[WORK ITEM]: I need the number of lines in the data that contain the word "field", and nothing beyond it.

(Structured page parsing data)
------------------------------
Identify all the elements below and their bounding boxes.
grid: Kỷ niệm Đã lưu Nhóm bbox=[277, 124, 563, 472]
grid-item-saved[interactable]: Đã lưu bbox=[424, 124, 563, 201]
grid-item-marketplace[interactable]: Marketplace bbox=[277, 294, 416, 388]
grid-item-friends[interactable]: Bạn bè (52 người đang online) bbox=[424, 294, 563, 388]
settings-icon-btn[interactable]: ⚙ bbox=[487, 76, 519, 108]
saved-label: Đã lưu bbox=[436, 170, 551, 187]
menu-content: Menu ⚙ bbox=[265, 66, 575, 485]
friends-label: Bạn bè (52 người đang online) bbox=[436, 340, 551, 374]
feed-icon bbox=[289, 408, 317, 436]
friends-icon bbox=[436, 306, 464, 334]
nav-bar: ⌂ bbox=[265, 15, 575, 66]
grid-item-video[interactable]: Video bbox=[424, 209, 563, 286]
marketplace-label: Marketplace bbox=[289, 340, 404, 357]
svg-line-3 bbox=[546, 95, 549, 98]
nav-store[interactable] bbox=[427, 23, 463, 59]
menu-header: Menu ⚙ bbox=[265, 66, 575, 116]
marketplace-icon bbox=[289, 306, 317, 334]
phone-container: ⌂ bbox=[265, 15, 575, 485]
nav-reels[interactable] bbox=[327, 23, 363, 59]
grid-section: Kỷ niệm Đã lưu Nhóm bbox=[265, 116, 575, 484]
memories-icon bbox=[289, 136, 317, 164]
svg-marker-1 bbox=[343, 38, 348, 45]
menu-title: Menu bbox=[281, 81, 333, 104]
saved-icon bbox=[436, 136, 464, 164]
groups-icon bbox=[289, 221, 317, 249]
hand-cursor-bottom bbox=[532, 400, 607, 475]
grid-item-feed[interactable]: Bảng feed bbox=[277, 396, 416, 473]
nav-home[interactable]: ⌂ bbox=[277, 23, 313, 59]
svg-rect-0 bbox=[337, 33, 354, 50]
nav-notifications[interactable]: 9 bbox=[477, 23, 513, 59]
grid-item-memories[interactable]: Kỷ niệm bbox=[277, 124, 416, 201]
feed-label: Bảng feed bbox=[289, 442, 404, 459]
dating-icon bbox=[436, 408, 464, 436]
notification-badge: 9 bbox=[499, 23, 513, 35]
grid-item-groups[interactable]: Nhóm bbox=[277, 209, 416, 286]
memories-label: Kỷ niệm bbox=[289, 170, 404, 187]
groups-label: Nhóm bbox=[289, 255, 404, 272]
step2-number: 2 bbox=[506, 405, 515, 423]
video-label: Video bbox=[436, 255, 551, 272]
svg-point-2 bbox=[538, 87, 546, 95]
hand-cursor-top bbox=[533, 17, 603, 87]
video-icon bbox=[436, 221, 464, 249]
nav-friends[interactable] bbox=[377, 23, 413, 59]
------------------------------
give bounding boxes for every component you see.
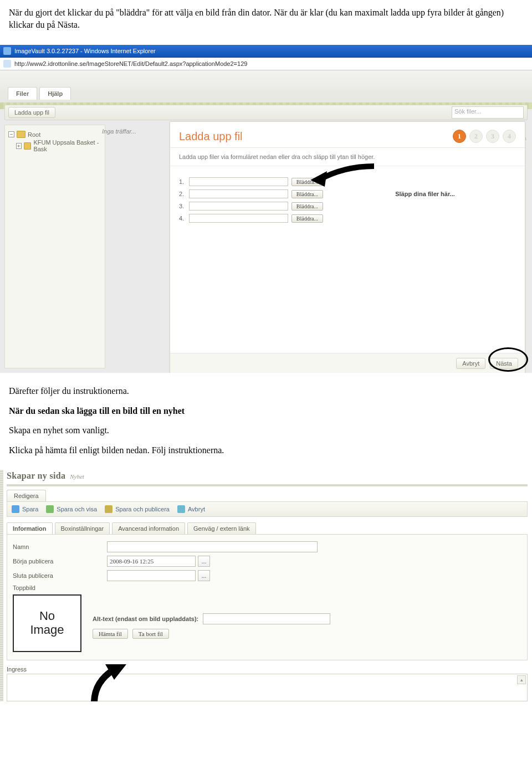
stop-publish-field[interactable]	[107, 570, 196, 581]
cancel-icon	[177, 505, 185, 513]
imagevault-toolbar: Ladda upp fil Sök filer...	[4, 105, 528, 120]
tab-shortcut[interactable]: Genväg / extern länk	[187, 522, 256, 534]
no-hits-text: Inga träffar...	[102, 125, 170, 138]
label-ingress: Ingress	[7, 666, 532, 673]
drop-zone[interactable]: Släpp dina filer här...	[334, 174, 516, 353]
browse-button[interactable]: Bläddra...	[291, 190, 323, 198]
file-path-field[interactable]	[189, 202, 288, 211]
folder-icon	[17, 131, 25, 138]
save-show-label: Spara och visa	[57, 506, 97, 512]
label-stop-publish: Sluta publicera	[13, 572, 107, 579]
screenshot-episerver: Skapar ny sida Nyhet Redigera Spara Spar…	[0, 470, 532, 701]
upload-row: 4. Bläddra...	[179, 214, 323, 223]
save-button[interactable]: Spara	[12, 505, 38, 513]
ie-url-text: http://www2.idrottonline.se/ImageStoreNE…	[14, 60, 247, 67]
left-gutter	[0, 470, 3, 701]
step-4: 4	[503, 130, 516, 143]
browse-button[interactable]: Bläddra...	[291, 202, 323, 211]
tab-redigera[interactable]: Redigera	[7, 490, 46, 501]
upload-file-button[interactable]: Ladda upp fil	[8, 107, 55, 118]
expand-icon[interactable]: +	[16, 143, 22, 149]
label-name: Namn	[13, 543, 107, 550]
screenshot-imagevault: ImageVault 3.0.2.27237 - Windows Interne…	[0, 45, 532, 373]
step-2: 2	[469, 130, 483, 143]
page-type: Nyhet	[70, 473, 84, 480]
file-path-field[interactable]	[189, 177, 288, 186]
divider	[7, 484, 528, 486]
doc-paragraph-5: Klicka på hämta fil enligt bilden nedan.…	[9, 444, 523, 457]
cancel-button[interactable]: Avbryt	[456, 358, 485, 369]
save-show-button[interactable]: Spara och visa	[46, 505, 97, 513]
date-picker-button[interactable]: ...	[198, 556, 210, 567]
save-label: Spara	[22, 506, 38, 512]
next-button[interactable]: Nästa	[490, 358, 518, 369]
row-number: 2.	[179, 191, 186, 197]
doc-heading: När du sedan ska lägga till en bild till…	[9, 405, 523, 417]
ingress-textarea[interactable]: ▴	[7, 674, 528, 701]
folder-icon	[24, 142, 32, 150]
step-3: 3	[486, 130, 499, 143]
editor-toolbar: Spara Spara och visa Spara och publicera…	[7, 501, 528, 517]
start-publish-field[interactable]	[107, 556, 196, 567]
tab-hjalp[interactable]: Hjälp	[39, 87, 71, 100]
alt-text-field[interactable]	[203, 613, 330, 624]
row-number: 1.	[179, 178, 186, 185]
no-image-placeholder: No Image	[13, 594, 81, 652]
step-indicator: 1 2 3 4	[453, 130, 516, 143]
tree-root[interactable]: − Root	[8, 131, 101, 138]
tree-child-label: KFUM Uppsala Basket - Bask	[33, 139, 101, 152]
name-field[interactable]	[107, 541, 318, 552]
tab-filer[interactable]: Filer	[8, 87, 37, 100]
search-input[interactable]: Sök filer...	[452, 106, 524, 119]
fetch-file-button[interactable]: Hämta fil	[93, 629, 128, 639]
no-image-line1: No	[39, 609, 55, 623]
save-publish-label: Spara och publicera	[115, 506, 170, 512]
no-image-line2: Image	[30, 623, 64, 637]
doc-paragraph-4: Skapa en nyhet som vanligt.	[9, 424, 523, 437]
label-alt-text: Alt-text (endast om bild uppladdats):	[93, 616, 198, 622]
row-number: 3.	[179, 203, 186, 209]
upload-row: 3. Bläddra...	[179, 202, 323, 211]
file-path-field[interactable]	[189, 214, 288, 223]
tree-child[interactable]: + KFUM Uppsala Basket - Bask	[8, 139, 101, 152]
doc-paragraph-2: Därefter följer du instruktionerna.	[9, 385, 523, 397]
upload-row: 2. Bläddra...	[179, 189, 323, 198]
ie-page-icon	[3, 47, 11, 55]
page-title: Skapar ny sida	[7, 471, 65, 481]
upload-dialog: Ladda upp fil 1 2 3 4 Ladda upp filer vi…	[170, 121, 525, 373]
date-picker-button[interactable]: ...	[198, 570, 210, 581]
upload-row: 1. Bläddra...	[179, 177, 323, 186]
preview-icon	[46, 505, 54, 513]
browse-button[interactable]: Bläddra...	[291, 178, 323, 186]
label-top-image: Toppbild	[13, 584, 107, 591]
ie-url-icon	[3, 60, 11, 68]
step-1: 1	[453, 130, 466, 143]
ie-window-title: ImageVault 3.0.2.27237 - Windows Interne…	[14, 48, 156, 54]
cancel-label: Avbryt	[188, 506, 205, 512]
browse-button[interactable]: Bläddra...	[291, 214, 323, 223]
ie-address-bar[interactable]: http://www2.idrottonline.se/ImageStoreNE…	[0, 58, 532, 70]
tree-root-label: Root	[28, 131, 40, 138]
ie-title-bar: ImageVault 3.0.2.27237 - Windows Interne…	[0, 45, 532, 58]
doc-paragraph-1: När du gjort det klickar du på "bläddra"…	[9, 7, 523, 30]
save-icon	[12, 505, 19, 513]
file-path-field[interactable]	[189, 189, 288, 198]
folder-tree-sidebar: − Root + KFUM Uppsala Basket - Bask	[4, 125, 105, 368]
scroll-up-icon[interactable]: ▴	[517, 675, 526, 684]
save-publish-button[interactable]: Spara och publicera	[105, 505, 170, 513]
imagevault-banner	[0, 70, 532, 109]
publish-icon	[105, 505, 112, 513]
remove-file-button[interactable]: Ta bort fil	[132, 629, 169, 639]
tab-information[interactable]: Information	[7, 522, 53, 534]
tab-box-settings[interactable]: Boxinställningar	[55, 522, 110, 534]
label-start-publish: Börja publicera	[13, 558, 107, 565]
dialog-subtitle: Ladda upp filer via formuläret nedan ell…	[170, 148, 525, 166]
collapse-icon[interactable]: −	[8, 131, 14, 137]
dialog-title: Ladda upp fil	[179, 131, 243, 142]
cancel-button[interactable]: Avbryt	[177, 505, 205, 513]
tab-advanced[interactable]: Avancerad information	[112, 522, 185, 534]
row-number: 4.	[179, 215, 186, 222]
------------------------------
[YOUR RESPONSE]: 8